Segment Start: EXERCISE DATA

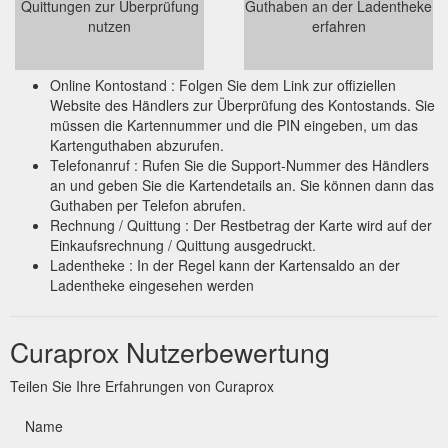
Quittungen zur Überprüfung
Guthaben an der Ladentheke
nutzen
erfahren
Online Kontostand : Folgen Sie dem Link zur offiziellen
Website des Händlers zur Überprüfung des Kontostands. Sie
müssen die Kartennummer und die PIN eingeben, um das
Kartenguthaben abzurufen.
Telefonanruf : Rufen Sie die Support-Nummer des Händlers
an und geben Sie die Kartendetails an. Sie können dann das
Guthaben per Telefon abrufen.
Rechnung / Quittung : Der Restbetrag der Karte wird auf der
Einkaufsrechnung / Quittung ausgedruckt.
Ladentheke : In der Regel kann der Kartensaldo an der
Ladentheke eingesehen werden
Curaprox Nutzerbewertung
Teilen Sie Ihre Erfahrungen von Curaprox
Name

Segment End: EXERCISE DATA

TASK PROMPT:
Where a line of the records contains the word "Ladentheke", copy that line.

ANSWER TO THIS EXERCISE:
Guthaben an der Ladentheke
Ladentheke : In der Regel kann der Kartensaldo an der
Ladentheke eingesehen werden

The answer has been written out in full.